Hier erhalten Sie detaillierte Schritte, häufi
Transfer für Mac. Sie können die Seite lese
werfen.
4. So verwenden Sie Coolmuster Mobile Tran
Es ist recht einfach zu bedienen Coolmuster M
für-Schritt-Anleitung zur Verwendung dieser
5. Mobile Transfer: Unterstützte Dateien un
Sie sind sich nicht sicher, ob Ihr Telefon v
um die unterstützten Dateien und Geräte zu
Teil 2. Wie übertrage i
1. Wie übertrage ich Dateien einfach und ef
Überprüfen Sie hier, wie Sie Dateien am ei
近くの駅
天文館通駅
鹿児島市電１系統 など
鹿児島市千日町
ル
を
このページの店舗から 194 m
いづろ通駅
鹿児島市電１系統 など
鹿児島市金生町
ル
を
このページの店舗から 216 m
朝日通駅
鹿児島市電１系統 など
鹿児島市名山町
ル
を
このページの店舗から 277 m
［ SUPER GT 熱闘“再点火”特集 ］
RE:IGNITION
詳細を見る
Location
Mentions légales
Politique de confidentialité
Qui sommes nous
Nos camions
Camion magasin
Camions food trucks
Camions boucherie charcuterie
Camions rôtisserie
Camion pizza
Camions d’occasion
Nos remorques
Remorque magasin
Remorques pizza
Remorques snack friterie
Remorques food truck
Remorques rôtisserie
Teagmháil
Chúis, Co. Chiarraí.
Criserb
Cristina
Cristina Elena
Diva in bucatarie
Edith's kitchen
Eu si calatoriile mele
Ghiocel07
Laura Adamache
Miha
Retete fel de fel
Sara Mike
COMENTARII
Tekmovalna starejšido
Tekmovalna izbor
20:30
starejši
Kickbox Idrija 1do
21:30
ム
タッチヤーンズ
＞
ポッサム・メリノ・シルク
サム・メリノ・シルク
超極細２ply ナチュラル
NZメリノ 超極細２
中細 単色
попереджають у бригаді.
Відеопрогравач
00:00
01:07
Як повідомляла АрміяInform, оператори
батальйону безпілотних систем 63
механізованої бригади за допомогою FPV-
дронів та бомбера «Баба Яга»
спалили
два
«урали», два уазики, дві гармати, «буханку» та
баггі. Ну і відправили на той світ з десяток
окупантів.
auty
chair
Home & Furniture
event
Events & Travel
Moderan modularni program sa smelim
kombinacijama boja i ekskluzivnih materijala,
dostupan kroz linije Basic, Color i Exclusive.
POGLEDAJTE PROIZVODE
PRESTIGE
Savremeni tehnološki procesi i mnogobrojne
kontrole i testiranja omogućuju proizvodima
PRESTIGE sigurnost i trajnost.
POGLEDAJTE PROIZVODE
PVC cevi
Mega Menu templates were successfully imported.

***

### [REQUIRED ACTION]
When you reach the end of the data above, set it all down again unchanged.

### [SOLUTION TO THE PROBLEM]
Hier erhalten Sie detaillierte Schritte, häufi
Transfer für Mac. Sie können die Seite lese
werfen.
4. So verwenden Sie Coolmuster Mobile Tran
Es ist recht einfach zu bedienen Coolmuster M
für-Schritt-Anleitung zur Verwendung dieser
5. Mobile Transfer: Unterstützte Dateien un
Sie sind sich nicht sicher, ob Ihr Telefon v
um die unterstützten Dateien und Geräte zu
Teil 2. Wie übertrage i
1. Wie übertrage ich Dateien einfach und ef
Überprüfen Sie hier, wie Sie Dateien am ei
近くの駅
天文館通駅
鹿児島市電１系統 など
鹿児島市千日町
ル
を
このページの店舗から 194 m
いづろ通駅
鹿児島市電１系統 など
鹿児島市金生町
ル
を
このページの店舗から 216 m
朝日通駅
鹿児島市電１系統 など
鹿児島市名山町
ル
を
このページの店舗から 277 m
［ SUPER GT 熱闘“再点火”特集 ］
RE:IGNITION
詳細を見る
Location
Mentions légales
Politique de confidentialité
Qui sommes nous
Nos camions
Camion magasin
Camions food trucks
Camions boucherie charcuterie
Camions rôtisserie
Camion pizza
Camions d’occasion
Nos remorques
Remorque magasin
Remorques pizza
Remorques snack friterie
Remorques food truck
Remorques rôtisserie
Teagmháil
Chúis, Co. Chiarraí.
Criserb
Cristina
Cristina Elena
Diva in bucatarie
Edith's kitchen
Eu si calatoriile mele
Ghiocel07
Laura Adamache
Miha
Retete fel de fel
Sara Mike
COMENTARII
Tekmovalna starejšido
Tekmovalna izbor
20:30
starejši
Kickbox Idrija 1do
21:30
ム
タッチヤーンズ
＞
ポッサム・メリノ・シルク
サム・メリノ・シルク
超極細２ply ナチュラル
NZメリノ 超極細２
中細 単色
попереджають у бригаді.
Відеопрогравач
00:00
01:07
Як повідомляла АрміяInform, оператори
батальйону безпілотних систем 63
механізованої бригади за допомогою FPV-
дронів та бомбера «Баба Яга»
спалили
два
«урали», два уазики, дві гармати, «буханку» та
баггі. Ну і відправили на той світ з десяток
окупантів.
auty
chair
Home & Furniture
event
Events & Travel
Moderan modularni program sa smelim
kombinacijama boja i ekskluzivnih materijala,
dostupan kroz linije Basic, Color i Exclusive.
POGLEDAJTE PROIZVODE
PRESTIGE
Savremeni tehnološki procesi i mnogobrojne
kontrole i testiranja omogućuju proizvodima
PRESTIGE sigurnost i trajnost.
POGLEDAJTE PROIZVODE
PVC cevi
Mega Menu templates were successfully imported.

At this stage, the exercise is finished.